Skip to content

Rocketshon/penny-finder-backend

Repository files navigation

Penny Hunter — Backend

Penny Hunter is a free deal-aggregator app for shoppers and clearance-hunters. This repo is the scraping + aggregation backend that powers it.

🌐 pennyhunter.store · 📱 iOS app (private beta)


What it does

Pulls weekly-ad data, community-curated penny lists, and online deal feeds from 30+ sources, normalizes them into a single JSON briefing, and publishes it to GitHub Pages every day.
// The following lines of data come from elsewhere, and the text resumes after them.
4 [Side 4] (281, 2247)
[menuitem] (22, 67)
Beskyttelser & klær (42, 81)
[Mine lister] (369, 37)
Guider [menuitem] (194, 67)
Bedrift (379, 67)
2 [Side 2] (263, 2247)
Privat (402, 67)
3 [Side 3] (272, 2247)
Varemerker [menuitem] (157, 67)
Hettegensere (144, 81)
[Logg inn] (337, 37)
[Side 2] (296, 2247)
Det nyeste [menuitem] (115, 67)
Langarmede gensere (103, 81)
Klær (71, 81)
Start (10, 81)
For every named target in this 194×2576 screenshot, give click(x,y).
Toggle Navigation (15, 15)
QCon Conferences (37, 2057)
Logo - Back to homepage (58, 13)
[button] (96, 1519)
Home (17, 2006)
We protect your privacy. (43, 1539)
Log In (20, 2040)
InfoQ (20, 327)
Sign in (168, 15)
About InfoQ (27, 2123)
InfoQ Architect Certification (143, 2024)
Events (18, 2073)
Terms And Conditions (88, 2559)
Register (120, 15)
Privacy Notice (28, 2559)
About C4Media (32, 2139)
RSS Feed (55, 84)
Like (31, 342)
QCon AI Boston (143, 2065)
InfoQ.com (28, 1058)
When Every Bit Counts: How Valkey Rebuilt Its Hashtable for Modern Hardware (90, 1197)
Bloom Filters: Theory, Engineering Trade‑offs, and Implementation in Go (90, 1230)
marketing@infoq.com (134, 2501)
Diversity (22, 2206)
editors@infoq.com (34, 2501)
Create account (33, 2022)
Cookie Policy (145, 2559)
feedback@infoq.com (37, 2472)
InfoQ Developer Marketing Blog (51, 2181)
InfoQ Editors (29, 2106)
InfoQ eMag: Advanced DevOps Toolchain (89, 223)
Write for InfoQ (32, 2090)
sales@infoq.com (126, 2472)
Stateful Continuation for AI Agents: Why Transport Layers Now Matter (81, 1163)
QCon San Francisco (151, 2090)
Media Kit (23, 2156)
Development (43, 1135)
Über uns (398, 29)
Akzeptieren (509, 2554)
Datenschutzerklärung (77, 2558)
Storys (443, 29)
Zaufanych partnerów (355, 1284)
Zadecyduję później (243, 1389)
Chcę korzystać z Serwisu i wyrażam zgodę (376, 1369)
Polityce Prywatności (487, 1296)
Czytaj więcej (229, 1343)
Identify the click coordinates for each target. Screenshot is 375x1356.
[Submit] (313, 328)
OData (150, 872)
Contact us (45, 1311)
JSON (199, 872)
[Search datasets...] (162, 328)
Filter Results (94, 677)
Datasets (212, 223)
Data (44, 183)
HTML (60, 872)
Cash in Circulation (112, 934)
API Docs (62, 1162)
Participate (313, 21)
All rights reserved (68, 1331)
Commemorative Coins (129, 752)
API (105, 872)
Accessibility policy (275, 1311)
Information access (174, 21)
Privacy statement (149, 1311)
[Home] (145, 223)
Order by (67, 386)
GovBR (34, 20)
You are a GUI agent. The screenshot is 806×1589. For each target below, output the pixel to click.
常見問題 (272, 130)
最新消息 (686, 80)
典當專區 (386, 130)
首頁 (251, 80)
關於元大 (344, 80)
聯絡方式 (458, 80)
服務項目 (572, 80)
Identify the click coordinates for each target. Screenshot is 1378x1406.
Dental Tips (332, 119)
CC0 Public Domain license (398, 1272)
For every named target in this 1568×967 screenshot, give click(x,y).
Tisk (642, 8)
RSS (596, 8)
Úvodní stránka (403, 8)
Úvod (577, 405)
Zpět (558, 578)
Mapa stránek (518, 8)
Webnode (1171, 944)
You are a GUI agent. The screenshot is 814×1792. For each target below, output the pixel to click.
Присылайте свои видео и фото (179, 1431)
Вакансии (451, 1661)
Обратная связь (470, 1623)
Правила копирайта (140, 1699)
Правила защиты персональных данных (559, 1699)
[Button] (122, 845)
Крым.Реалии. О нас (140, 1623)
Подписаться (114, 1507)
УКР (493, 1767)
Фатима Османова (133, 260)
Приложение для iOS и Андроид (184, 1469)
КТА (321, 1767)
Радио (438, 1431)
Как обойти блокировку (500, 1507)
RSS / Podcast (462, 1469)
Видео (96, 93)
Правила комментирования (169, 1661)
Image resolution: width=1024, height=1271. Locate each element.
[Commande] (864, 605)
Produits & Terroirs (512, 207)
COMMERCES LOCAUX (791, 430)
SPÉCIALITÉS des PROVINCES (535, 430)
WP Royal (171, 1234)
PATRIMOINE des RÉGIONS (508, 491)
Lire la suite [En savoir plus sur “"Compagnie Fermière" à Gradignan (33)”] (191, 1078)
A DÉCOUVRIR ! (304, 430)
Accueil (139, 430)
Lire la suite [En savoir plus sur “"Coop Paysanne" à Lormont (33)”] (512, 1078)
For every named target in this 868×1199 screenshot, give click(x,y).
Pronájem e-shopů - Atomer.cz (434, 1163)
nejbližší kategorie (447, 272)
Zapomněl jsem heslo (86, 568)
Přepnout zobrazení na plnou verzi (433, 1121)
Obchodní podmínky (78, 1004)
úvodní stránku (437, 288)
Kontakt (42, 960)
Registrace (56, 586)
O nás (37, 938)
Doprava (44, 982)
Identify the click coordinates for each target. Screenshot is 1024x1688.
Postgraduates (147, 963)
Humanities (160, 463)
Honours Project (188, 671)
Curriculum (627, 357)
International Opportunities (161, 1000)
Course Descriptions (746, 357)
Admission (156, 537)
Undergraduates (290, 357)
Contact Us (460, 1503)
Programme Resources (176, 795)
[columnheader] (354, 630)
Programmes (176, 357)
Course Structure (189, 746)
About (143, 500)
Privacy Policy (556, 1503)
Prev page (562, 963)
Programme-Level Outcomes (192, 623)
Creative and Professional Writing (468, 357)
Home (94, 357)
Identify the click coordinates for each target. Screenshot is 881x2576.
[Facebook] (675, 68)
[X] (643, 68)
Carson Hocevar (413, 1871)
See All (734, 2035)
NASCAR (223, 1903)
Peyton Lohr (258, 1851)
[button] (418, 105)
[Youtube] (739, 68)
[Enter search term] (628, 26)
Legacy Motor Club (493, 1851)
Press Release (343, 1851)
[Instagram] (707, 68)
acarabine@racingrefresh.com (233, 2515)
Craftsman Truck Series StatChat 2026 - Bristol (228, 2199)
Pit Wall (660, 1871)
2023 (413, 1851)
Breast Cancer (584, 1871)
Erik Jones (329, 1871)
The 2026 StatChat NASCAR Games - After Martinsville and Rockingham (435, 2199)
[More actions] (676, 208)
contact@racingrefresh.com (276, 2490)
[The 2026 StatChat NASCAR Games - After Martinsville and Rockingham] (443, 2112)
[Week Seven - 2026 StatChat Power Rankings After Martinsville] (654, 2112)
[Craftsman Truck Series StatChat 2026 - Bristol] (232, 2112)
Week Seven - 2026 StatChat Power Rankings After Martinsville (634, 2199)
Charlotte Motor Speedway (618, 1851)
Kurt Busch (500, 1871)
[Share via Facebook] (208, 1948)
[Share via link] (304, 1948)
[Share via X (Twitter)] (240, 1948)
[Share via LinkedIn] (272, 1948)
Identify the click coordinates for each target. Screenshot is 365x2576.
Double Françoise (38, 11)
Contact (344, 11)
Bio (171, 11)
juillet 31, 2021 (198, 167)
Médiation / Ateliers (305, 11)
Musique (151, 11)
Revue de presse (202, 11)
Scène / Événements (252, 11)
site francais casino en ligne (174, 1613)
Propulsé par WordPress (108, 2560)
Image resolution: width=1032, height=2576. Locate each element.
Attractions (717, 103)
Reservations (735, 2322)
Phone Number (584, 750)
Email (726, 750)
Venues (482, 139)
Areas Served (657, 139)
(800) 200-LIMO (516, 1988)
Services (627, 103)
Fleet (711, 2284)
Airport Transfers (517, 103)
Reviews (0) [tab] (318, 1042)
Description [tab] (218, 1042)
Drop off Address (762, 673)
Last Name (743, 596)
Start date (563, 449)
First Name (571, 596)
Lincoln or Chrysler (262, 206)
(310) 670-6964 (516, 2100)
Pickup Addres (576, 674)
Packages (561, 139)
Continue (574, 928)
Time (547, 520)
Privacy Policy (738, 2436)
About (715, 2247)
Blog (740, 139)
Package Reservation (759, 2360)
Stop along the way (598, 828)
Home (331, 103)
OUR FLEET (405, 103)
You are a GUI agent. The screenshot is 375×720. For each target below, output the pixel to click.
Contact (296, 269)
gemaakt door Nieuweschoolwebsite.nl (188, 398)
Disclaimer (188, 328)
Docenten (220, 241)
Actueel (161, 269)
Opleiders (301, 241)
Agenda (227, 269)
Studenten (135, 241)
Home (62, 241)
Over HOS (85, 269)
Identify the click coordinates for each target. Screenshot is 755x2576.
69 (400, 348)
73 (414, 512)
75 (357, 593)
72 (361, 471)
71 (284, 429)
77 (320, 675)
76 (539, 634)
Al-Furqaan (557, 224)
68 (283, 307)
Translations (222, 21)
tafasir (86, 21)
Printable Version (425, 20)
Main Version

The mobile app fetches that JSON to power its Briefing, Find Deals, and Penny List screens.

                ┌─ Flipp API (~25 retailers, weekly ads)
                ├─ KCL DG penny-list page (community UPCs)
                ├─ TFG via Playwright + stealth
                ├─ CVS weekly-ad PDF (drop-folder)
                ├─ Walmart Flash Deals (saved HTML)
                ├─ Slickdeals frontpage RSS
   scrapers ────┼─ CamelCamelCamel Amazon price drops RSS
                ├─ Dollar General / Target / CVS / Walgreens / Meijer / Kroger
                ├─ Home Depot / Lowe's / Menards / Barnes & Noble
                ├─ TheFreebieGuy + PennyPinchinMom RSS
                └─ ...
                          │
                          ▼
                   aggregator.py
                   ├─ dedupe + heat scoring
                   ├─ confidence scoring (community + cross-verify)
                   ├─ store-week rollups
                   └─ emit BriefingV1 JSON (~1700 items, ~40 highlights)
                          │
                          ▼
              GitHub Pages: pages branch
              briefings/latest.json + 2026-W17.json archive
                          │
                          ▼
                   Penny Hunter app
                   (Flipp queries also run live in-app per zip)

Live data

https://rocketshon.github.io/penny-finder-backend/briefings/latest.json

Schema is documented inline in schema.py (mirrors the TypeScript source-of-truth in the app's briefing.ts).

Local run

pip install -e .
python -m main                 # full pipeline, writes out/briefings/latest.json
python -m main --community     # only community RSS scrapers (faster)
pytest                         # 31 unit tests

Stack

  • Python 3.12 with httpx (HTTP), selectolax (HTML), feedparser (RSS), pdfplumber (weekly-ad PDFs), playwright (stealth headless Chromium for cloudflare-gated pages), pydantic (schema validation).
  • GitHub Actions runs the full pipeline daily at 6 AM ET.
  • Windows Task Scheduler on a residential IP (Tailscale-connected Dell) runs the pipeline weekly to layer in PerimeterX-gated sources (Walmart Flash Deals) that fail in cloud CI.

Layout

penny-finder-backend/
├── schema.py               # BriefingV1, DealItem, Highlight, etc.
├── aggregator.py           # merges + dedupes + scores + writes JSON
├── heat.py                 # heat scoring + hunt_index calc
├── headline.py             # top-of-briefing summary composer
├── confidence.py           # community + catalog confidence boost
├── cross_verify.py         # per-UPC corporate catalog check
├── main.py                 # entrypoint
├── scrapers/               # one module per source (~17 scrapers)
├── tests/                  # pytest suite + saved fixtures
├── landing/                # pennyhunter.store one-pager (Vercel-deployed)
└── scripts/
    ├── fetch_walmart.py    # headed Playwright Walmart Flash Deals fetch
    ├── fetch_walmart.bat   # Windows Task Scheduler wrapper
    └── run_local_pipeline.bat  # full pipeline + push-to-Pages

App side

  • App repo: private (Expo / React Native)
  • Live via EAS Update; app fetches latest.json from this repo's pages branch, plus calls Flipp's public API directly with the user's zip for real-time location-aware results.
  • Money: Skimlinks (302076X1790065) wraps non-Amazon outbound links; Amazon Associates tag pennyhunter20-20 wraps Amazon links directly for the higher commission rate.

License

MIT. See LICENSE (TODO).